All programs are free and open to the public. Sponsored by the Messenger Lecture Series and co-sponsored the Departments of Anthropology and Performing and Media Arts, the American Indian Program, and the Feminist, Gender & Sexuality Studies Program.

Dancing across borders

Alejandro L. Madrid will discuss danzón, a 19th-century Latin American music and dance that has influenced culture for more than 150 years, in a book talk March 25, 4:30 p.m. in 107 
Olin Library.

Madrid, an associate professor of ethnomusicology at Cornell, is the co- author (with Robin Moore) of “Danzón: Circum-Caribbean Dialogues in Music and Dance” (2013). Fusing elements of European and African culture, danzón became wildly popular in the early 20th century, an international phenomenon influencing Latin dance and jazz in New Orleans.

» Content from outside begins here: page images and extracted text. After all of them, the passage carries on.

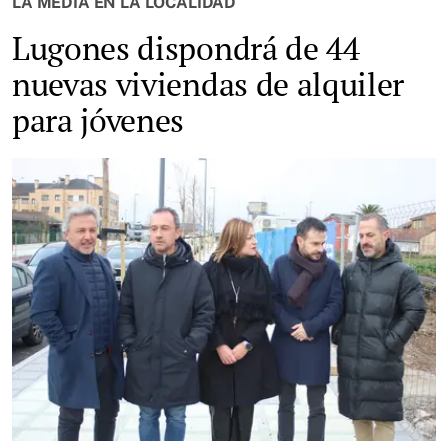
LA MEDIA EN LA LOCALIDAD
Lugones dispondrá de 44
nuevas viviendas de alquiler
para jóvenes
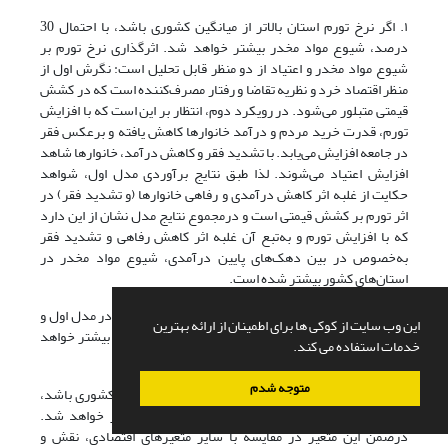
۱. اگر نرخ تورم استان بالاتر از میانگین کشوری باشد، با احتمال 30
درصد، شیوع مواد مخدر بیشتر خواهد شد. اثرگذاری نرخ تورم بر
شیوع مواد مخدر و اعتیاد از دو منظر قابل تحلیل است: نگرش اول از
منظر اقتصاد خرد و نظریه تقاضا و رفتار مصرف‌کننده است که در کشش
قیمتی متبلور می‌شود. در رویکرد دوم، انتظار بر این است که با افزایش
تورم، قدرت خرید مردم و درآمد خانوارها کاهش یافته و برعکس فقر
در جامعه افزایش می‌یابد. با تشدید فقر و کاهش درآمد، خانوارها شاهد
افزایش اعتیاد می‌شوند. لذا طبق نتایج برآوردی مدل اول، شواهد
حکایت از غلبه اثر کاهش درآمدی و رفاهی خانوارها (و تشدید فقر) در
اثر تورم بر کشش قیمتی است و درمجموع نتایج مدل نشان از این دارد
که با افزایش تورم و به‌تبع آن غلبه اثر کاهش رفاهی و تشدید فقر
به‌خصوص در بین دهک‌های پایین درآمدی، شیوع مواد مخدر در
استان‌های کشور بیشتر شده است.
۲. اگر ضریب جینی استان بالاتر از میانگین کشوری باشد، در مدل اول و
این وب سایت از کوکی ها برای اطمینان از ارائه بهترین
دوم به‌ترتیب با احتمال 44 و 47 درصد شیوع مواد مخدر بیشتر خواهد
خدمات استفاده می کند.
شد.
متوجه شدم
۳. اگر نرخ مشارکت اقتصادی در استان بیشتر از میانگین کشوری باشد،
با احتمال 52 درصد به کاهش شیوع مواد مخدر منجر خواهد شد.
درضمن این متغیر در مقایسه با سایر متغیرهای اقتصادی، نقش و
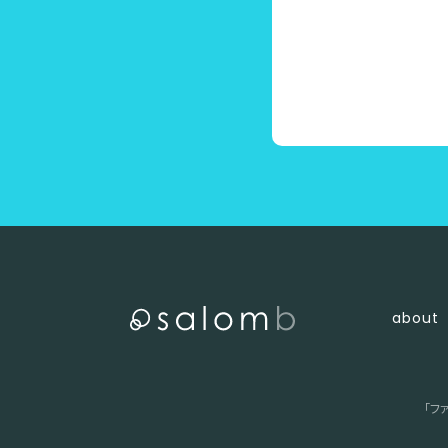
〈 店舗一覧に戻る
about
「フ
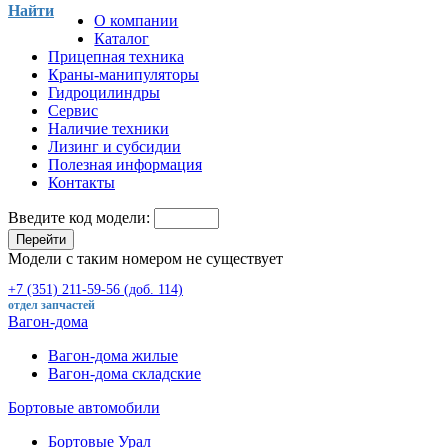
Найти
О компании
Каталог
Прицепная техника
Краны-манипуляторы
Гидроцилиндры
Сервис
Наличие техники
Лизинг и субсидии
Полезная информация
Контакты
Введите код модели:
Перейти
Модели с таким номером не существует
+7 (351) 211-59-56 (доб. 114)
отдел запчастей
Вагон-дома
Вагон-дома жилые
Вагон-дома складские
Бортовые автомобили
Бортовые Урал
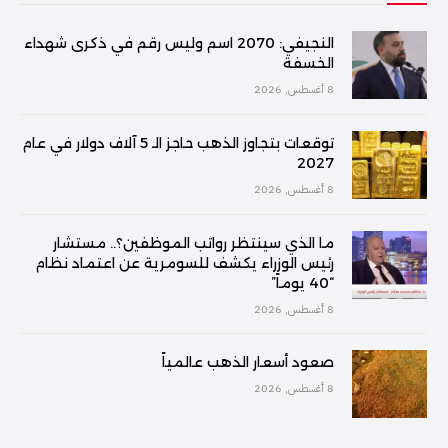
النجيفي: 2070 اسم وليس رقم في ذكرى شهداء
الخسفة
8 أغسطس, 2026
توقعات بتجاوز الذهب حاجز الـ 5 آلاف دولار في عام
2027
8 أغسطس, 2026
ما الذي سينتظر رواتب الموظفين؟.. مستشار
رئيس الوزراء يكشف للسومرية عن اعتماد نظام
“40 يوماً”
8 أغسطس, 2026
صعود أسعار الذهب عالمياً
8 أغسطس, 2026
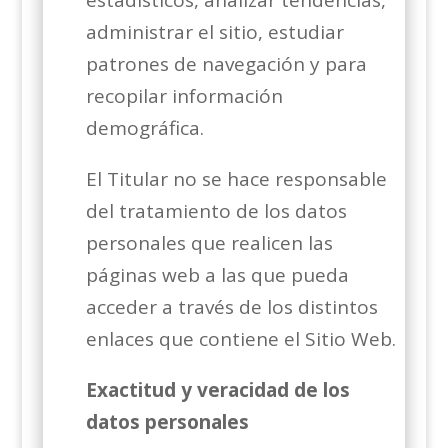
estadísticos, analizar tendencias,
administrar el sitio, estudiar
patrones de navegación y para
recopilar información
demográfica.
El Titular no se hace responsable
del tratamiento de los datos
personales que realicen las
páginas web a las que pueda
acceder a través de los distintos
enlaces que contiene el Sitio Web.
Exactitud y veracidad de los
datos personales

Chats in the Stacks book talks are free and open to the public. Buffalo Street Books will offer books for purchase and signing.

Dragon Day

The arrival of spring brings a 114-year-old Cornell tradition roaring to life – the annual Dragon Day celebration, Friday, March 27. The dragon will be accompanied on a parade through campus by first-year architecture students, who design and fabricate the creature. A related exhibition, “Heads of the Hydra: Trophies of Dragon Day,” is on display March 20-27 in John Hartell Gallery, Sibley Dome.

The Dragon Day theme this year is “Apocalypse.” Rival engineering students in the Phoenix Society also join in, with a challenge to the dragon when the parade passes the Engineering Quad.

The Dragon Day Parade begins at 1 p.m. next to Rand Hall on East Avenue, proceeding south to Campus Road, turning west and then north to pass through Ho Plaza and end on the Arts Quad. Due to continuing construction on Klarman Hall, one lane of East Avenue remains closed to traffic (see updates on road closings here). There is limited room for spectators along parts of the route.

Dragon Day, originally called Architecture Day, was initiated in 1901 by then-student Willard Straight.

Folk heroes

The Cornell Folk Song Society presents Jay Ungar and Molly Mason in concert Friday, March 27, at 8 p.m. at the Community School of Music and Arts, 330 E. State St., Ithaca.

Known for their Grammy-winning “Ashokan Farewell” from the soundtrack of Ken Burns’ PBS series “The Civil War,” appearances on “A Prairie Home Companion” and the Ashokan fiddle and dance camps in New York’s Hudson Valley, the duo plays Appalachian, Celtic, Cajun and Klezmer fiddle tunes; swing, waltzes, country, folk and original songs.

Advance tickets are $15, at Ithaca Guitar Works, Autumn Leaves, Greenstar, Bound for Glory (Sunday, 8-11 p.m. in Anabel Taylor Hall) and at www.cornellfolksong.org/. $17 at the door. Students $5. Children age 12 and under free; $3 off for society members, seniors and teens. Information online or call 607-351-1845.